> **Required work**
Every line of the records below from the line with "تم تلقي بلاغ" up to and including the line with "لسيارات، إلا أن" must be reproduced exactly, and no line outside that range.

> **Entries shown**

- - - -

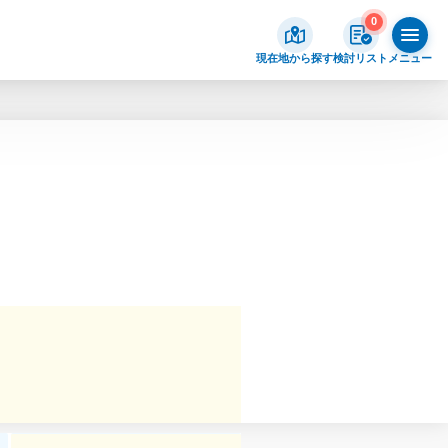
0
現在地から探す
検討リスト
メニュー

- - - -

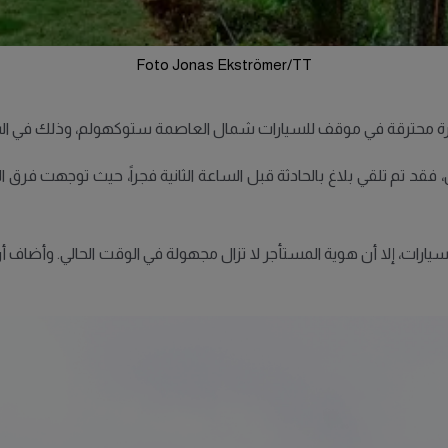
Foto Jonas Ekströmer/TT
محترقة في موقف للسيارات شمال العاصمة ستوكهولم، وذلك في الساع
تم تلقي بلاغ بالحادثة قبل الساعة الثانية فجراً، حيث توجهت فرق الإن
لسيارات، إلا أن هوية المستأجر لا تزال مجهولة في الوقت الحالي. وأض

- - - -

> **Answer below**
تم تلقي بلاغ بالحادثة قبل الساعة الثانية فجراً، حيث توجهت فرق الإن
لسيارات، إلا أن هوية المستأجر لا تزال مجهولة في الوقت الحالي. وأض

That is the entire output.